[EXERCISE MATERIALS]
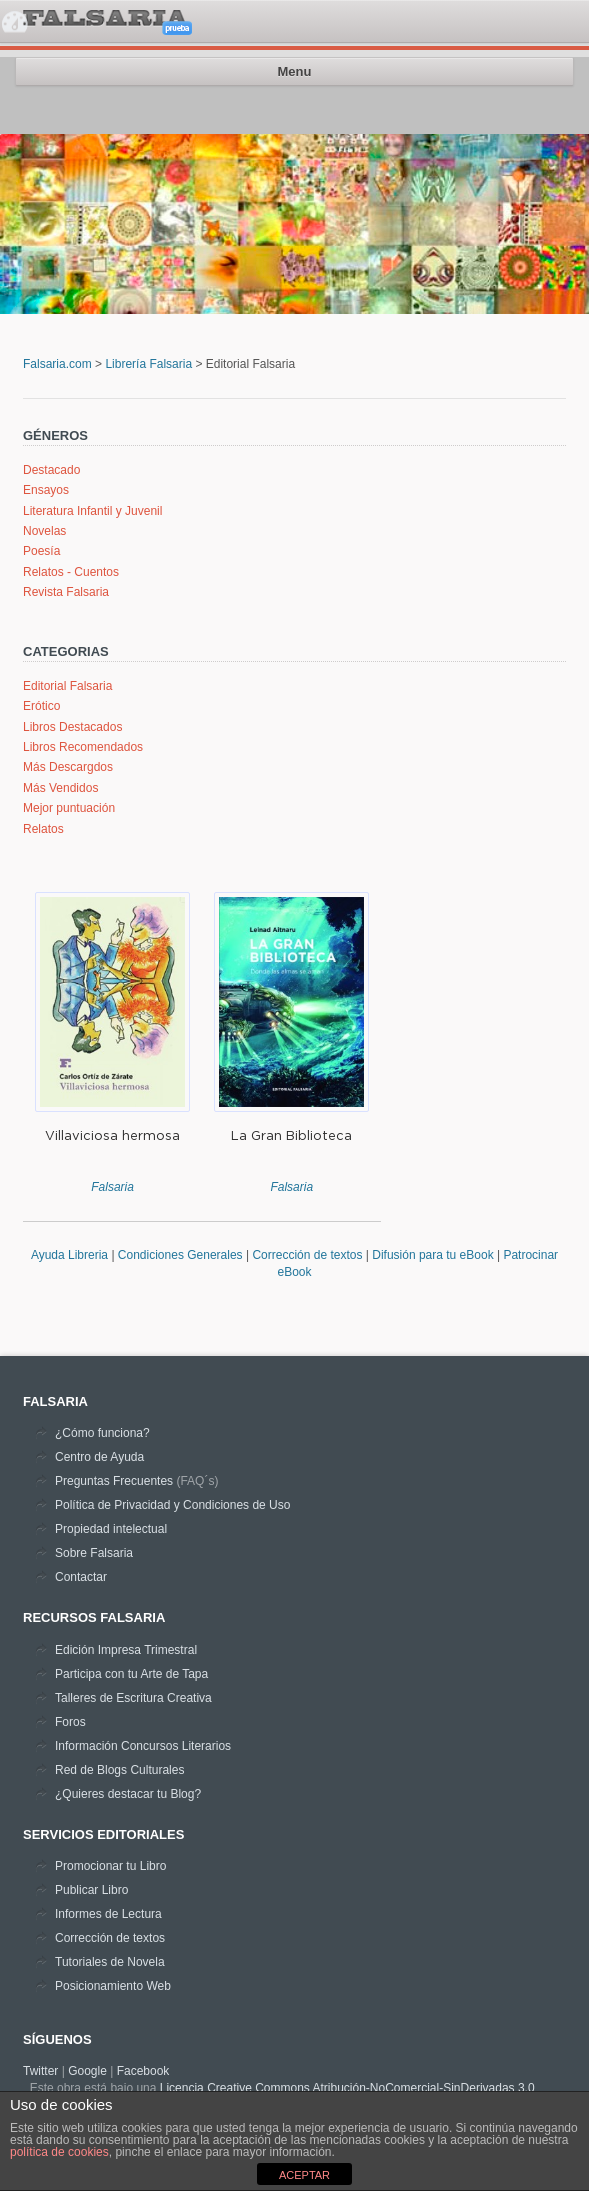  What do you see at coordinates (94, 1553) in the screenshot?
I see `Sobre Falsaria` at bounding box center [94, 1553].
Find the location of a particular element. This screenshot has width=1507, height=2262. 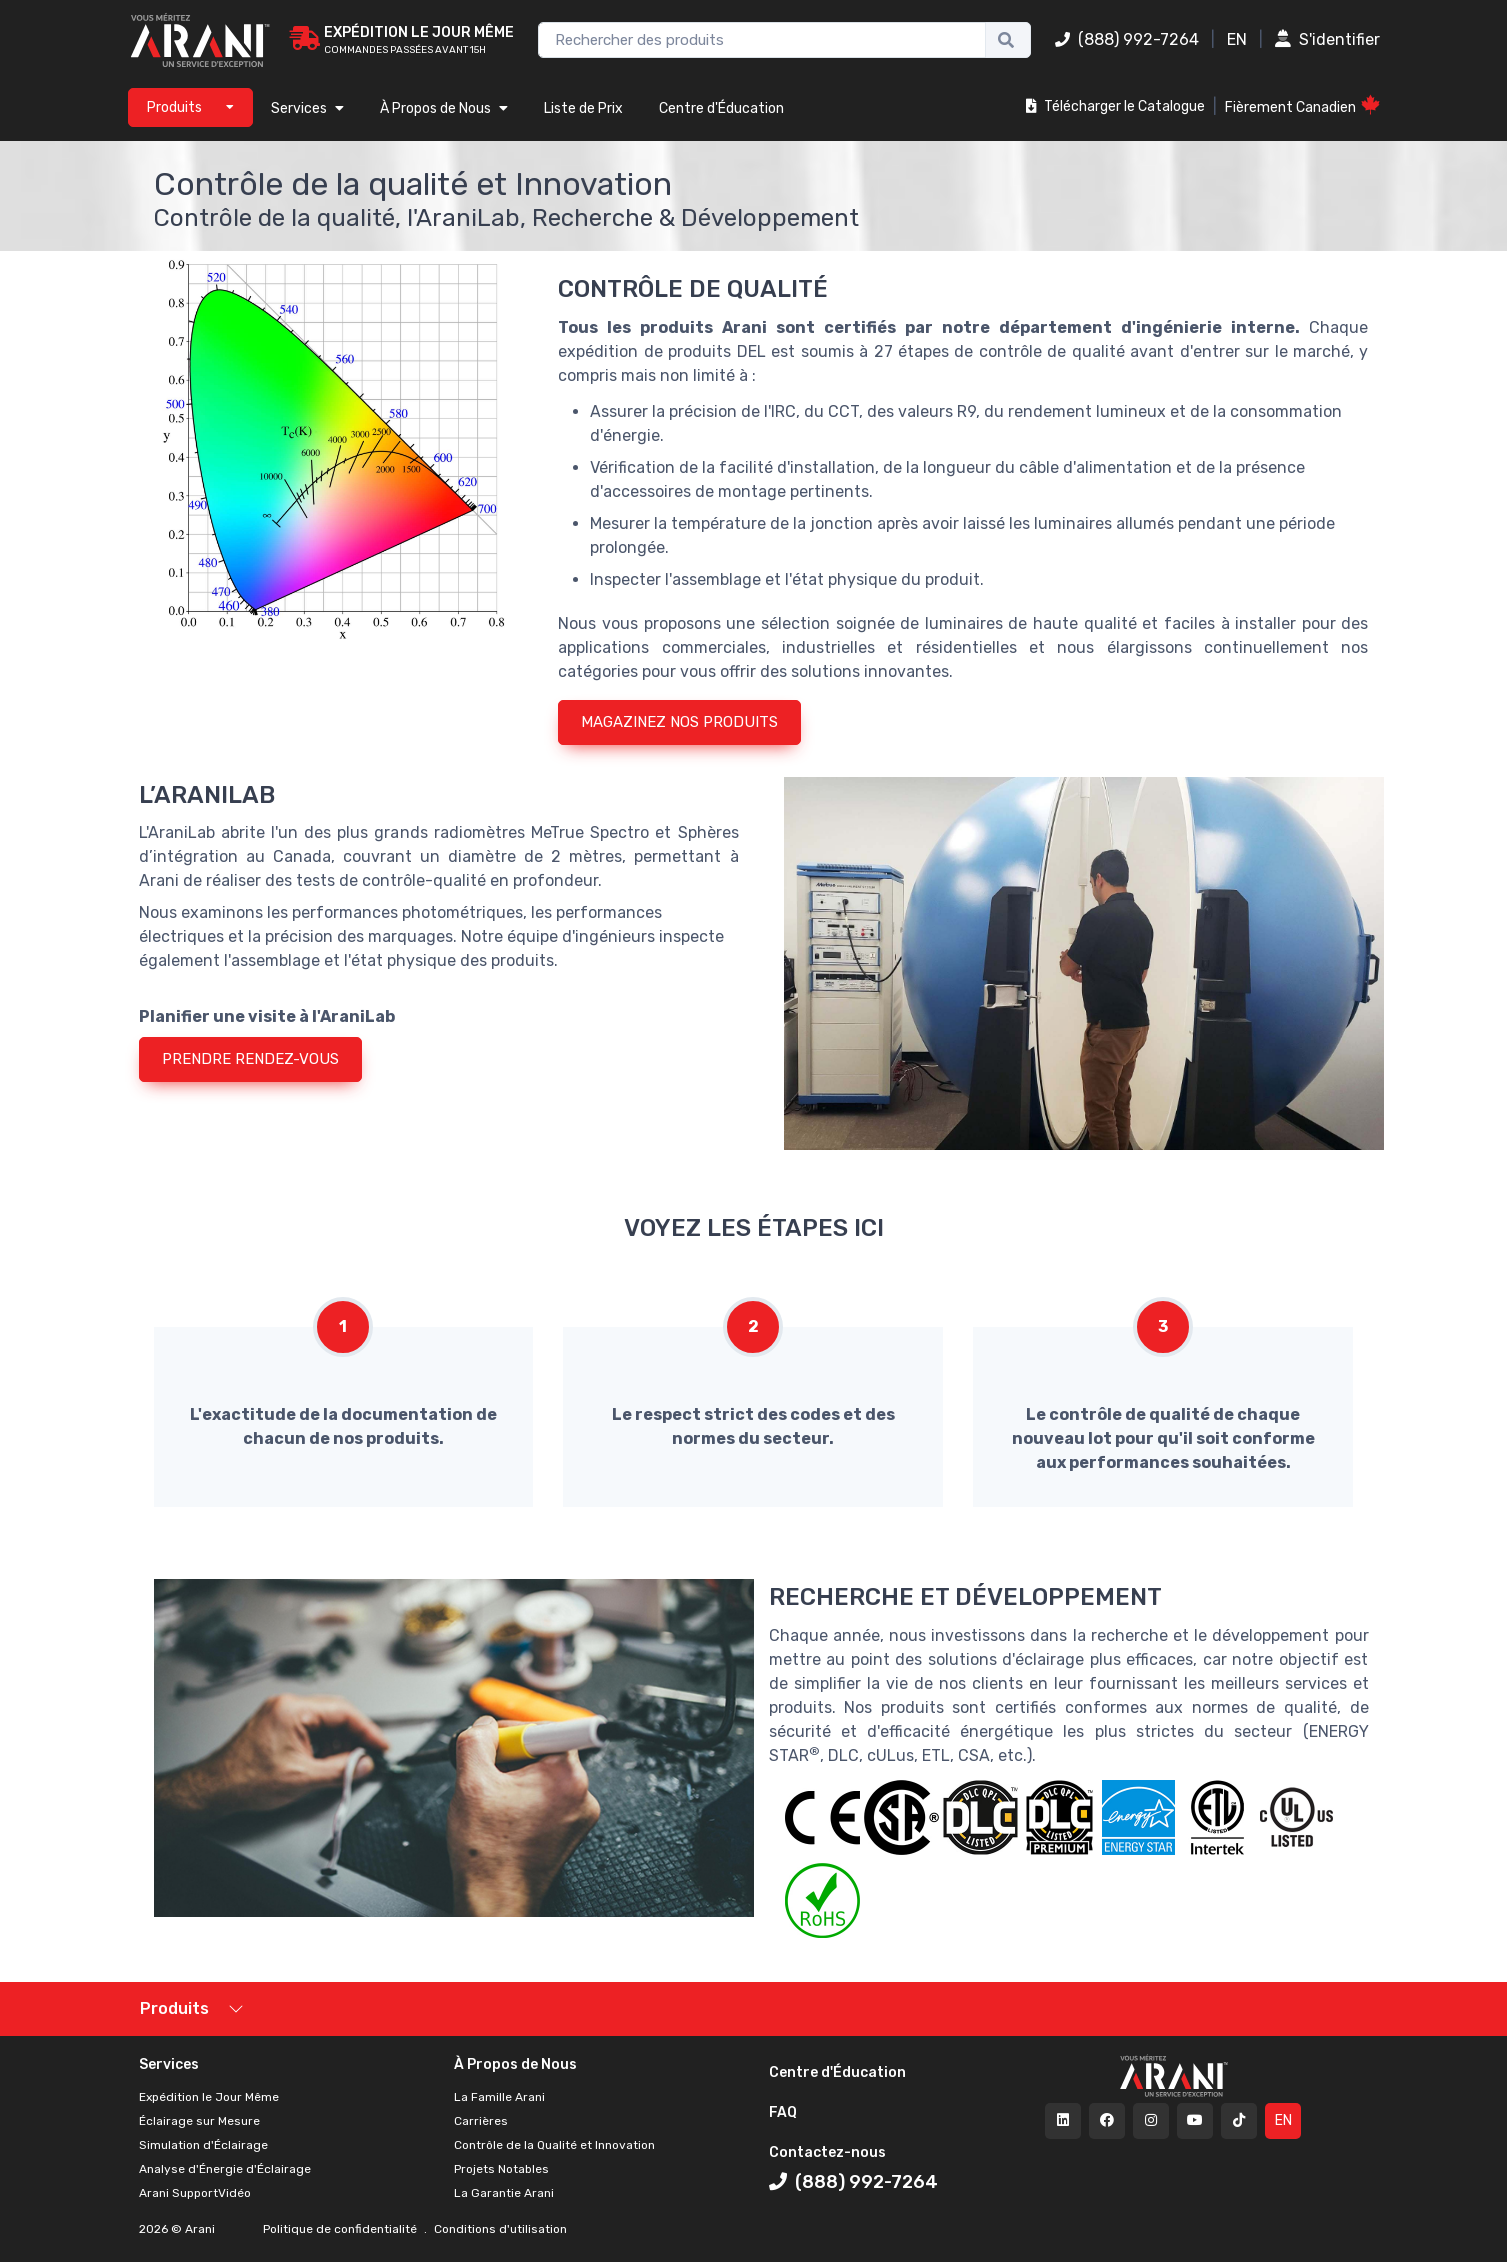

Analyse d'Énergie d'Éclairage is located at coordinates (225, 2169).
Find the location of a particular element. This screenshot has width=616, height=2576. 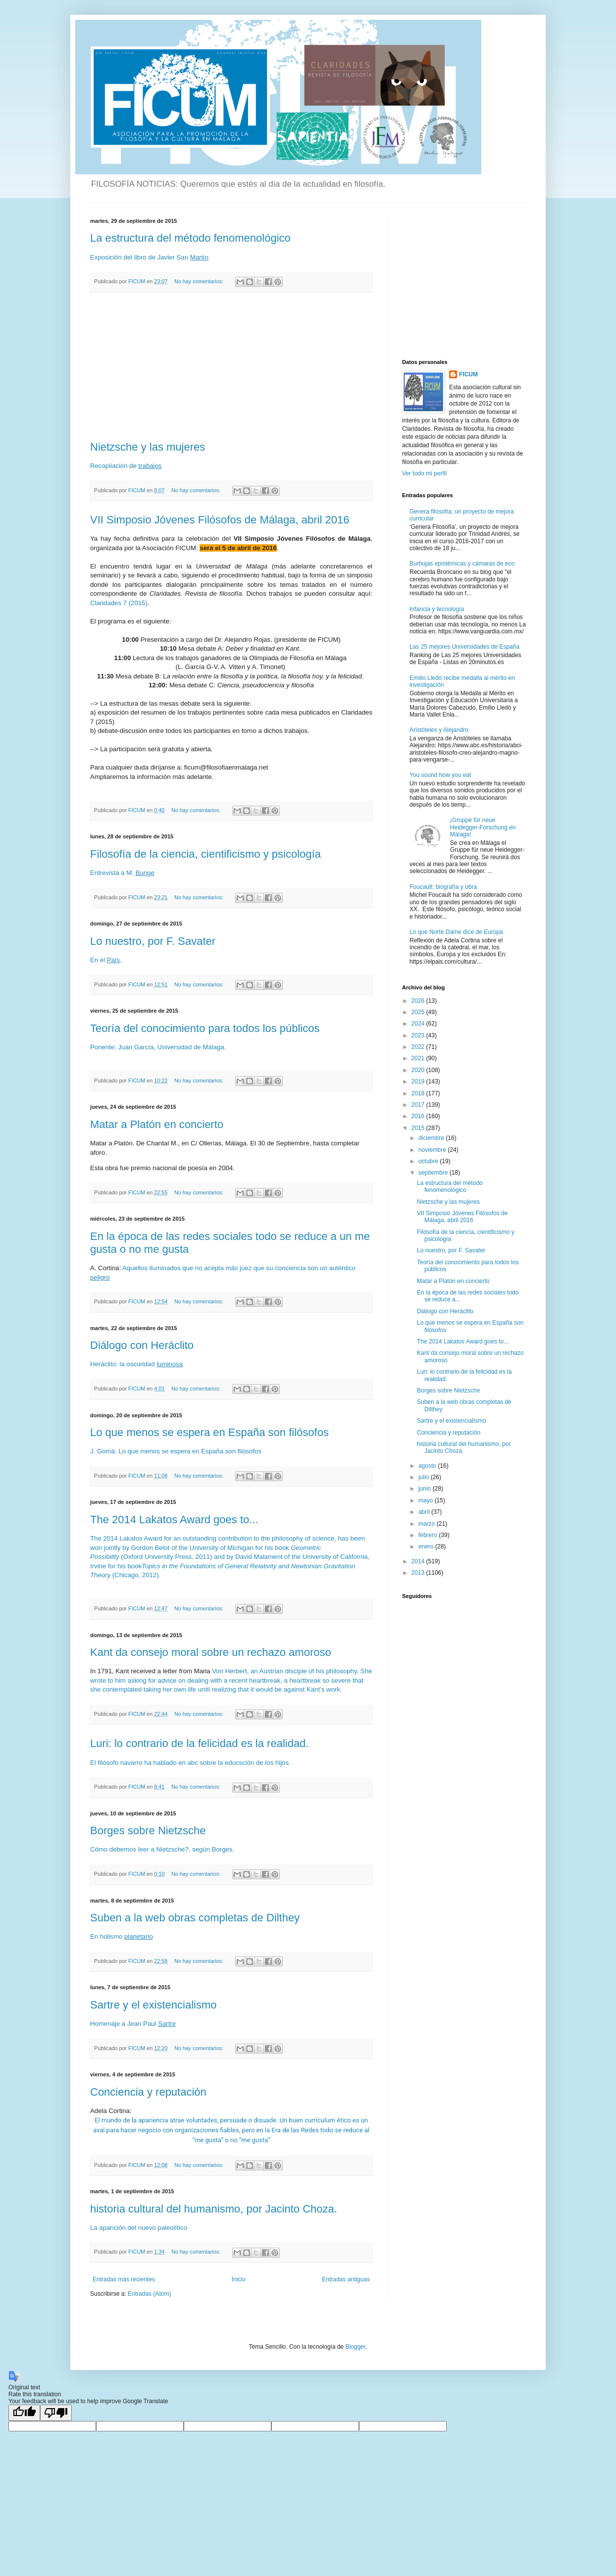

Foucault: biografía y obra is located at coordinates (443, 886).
[/EXERCISE MATERIALS]
TASK: Your task is to give again, unchanged, the lines from the line that contains "has width=1507, height=2262." to the end of the records. Include both end lines but no pictures.

SOLUTION FOR THIS EXERCISE:
Find the location of a particular element. This screenshot has width=1507, height=2262. 

Analyse d'Énergie d'Éclairage is located at coordinates (225, 2169).
Find the location of a particular element. This screenshot has width=616, height=2576. 

Foucault: biografía y obra is located at coordinates (443, 886).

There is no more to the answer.